WHAT YOU WILL DO: Sort through the data and copy the lines holding the word "affluence".

DATA TO EXAMINE:

══════════

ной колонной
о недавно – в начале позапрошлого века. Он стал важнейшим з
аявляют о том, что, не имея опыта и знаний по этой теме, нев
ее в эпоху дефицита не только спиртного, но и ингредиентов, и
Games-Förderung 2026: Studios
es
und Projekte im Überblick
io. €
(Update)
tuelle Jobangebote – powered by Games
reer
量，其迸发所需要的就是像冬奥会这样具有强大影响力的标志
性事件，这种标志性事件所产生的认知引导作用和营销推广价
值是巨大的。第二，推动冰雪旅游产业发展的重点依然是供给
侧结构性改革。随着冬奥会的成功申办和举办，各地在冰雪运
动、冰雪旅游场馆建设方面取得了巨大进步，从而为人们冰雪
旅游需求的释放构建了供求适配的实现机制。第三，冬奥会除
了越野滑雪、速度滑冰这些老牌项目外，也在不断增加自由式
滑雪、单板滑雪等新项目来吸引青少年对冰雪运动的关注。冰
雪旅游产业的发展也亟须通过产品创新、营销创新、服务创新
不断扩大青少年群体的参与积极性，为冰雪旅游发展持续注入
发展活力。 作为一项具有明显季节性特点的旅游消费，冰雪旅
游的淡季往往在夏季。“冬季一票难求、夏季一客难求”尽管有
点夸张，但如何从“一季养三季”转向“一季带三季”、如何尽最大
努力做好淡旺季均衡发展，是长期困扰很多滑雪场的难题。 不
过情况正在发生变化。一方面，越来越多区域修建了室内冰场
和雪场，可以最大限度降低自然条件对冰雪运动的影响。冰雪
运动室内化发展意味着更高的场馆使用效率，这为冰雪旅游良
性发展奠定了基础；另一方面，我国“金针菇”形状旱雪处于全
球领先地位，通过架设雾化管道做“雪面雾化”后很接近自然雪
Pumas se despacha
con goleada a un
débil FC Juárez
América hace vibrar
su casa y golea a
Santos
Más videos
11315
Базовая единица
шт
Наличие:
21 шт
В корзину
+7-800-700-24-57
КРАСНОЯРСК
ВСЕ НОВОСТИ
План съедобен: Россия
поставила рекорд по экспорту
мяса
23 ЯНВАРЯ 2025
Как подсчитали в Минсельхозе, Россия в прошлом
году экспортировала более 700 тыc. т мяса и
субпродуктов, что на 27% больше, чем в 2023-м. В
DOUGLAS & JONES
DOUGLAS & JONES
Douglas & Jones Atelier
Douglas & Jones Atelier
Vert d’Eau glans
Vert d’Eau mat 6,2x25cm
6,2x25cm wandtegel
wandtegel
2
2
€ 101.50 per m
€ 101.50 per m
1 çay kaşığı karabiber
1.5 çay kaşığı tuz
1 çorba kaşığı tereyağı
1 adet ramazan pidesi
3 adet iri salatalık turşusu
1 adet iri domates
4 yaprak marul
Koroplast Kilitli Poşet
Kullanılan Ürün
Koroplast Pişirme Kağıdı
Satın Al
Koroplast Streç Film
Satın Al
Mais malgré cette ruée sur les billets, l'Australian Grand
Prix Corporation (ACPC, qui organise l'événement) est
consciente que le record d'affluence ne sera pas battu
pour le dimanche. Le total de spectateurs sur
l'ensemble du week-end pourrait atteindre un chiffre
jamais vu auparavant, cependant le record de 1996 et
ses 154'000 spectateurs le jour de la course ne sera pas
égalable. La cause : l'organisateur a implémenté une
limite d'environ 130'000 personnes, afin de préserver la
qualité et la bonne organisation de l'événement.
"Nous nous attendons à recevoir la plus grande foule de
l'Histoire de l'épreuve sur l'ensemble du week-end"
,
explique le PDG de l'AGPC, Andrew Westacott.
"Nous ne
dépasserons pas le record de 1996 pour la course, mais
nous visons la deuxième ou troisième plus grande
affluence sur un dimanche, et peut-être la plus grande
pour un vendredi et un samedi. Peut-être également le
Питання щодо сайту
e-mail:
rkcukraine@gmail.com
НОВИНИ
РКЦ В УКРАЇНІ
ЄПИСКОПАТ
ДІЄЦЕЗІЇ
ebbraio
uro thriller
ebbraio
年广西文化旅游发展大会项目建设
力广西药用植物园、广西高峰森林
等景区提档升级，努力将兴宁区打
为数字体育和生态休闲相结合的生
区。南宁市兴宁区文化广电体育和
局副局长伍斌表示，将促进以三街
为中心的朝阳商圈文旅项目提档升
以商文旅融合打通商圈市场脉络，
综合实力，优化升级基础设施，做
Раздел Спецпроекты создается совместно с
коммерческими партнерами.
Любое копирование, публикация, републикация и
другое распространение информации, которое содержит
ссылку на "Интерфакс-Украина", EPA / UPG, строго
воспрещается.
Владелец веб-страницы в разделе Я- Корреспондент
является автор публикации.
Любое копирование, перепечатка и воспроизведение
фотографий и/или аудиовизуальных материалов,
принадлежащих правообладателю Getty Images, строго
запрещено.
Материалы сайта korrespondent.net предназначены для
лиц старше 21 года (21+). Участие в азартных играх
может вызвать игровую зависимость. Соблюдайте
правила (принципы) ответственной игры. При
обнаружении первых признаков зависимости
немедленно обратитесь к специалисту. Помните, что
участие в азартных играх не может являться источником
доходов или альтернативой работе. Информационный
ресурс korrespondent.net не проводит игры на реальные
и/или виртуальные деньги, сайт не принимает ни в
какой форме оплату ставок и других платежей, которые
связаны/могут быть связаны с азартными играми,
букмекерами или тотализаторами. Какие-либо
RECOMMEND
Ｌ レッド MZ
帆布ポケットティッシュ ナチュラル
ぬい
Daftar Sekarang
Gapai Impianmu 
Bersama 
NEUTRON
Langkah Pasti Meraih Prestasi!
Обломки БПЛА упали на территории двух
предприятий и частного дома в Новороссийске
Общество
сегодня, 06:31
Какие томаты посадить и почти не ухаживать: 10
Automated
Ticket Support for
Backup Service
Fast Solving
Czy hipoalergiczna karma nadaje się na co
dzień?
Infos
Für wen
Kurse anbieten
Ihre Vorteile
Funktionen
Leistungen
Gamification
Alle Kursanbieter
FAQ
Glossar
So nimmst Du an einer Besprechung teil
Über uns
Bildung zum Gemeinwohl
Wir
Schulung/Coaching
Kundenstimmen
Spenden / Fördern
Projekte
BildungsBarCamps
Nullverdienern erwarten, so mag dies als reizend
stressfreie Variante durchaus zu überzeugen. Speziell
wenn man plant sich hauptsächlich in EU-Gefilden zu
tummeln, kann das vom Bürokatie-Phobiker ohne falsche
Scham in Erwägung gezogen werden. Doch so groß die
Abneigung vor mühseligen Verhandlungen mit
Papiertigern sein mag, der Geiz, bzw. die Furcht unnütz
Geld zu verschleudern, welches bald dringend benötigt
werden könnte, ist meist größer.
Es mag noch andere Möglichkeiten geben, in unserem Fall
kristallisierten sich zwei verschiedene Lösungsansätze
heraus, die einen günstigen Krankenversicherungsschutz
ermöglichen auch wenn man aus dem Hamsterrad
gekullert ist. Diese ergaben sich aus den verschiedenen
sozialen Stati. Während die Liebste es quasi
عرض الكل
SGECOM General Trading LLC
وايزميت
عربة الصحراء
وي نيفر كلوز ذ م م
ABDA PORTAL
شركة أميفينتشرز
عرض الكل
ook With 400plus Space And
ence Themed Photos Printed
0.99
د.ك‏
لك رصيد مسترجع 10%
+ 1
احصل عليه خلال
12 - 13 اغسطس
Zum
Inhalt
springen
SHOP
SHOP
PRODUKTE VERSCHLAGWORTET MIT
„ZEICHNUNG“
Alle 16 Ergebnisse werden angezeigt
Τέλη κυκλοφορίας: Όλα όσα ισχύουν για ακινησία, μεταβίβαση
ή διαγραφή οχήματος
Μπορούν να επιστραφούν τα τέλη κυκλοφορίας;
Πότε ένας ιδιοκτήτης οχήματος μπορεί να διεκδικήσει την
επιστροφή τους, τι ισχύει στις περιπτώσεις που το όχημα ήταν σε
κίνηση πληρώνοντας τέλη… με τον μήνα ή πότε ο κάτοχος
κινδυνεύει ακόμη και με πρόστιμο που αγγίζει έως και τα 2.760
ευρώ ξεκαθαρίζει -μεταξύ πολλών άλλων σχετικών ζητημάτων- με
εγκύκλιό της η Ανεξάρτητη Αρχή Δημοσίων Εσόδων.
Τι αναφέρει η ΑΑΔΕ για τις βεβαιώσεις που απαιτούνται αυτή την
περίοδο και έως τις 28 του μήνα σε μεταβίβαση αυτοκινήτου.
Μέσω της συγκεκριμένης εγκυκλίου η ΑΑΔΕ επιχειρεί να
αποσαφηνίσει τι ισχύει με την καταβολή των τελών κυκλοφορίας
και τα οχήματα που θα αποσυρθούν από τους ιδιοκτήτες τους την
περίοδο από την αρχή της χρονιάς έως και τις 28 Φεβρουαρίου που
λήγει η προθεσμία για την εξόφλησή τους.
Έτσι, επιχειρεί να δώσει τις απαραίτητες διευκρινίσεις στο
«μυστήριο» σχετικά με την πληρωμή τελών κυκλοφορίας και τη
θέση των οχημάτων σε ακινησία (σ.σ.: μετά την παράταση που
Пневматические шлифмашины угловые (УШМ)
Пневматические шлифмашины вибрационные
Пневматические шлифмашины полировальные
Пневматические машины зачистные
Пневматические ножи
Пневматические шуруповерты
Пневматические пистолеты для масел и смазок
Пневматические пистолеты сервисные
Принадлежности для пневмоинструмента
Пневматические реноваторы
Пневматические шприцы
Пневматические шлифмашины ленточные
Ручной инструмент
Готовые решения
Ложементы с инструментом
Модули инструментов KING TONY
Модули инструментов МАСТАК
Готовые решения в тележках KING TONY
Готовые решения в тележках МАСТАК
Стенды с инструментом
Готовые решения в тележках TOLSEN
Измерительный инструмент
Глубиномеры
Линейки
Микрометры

══════════

FINAL ANSWER:
consciente que le record d'affluence ne sera pas battu
affluence sur un dimanche, et peut-être la plus grande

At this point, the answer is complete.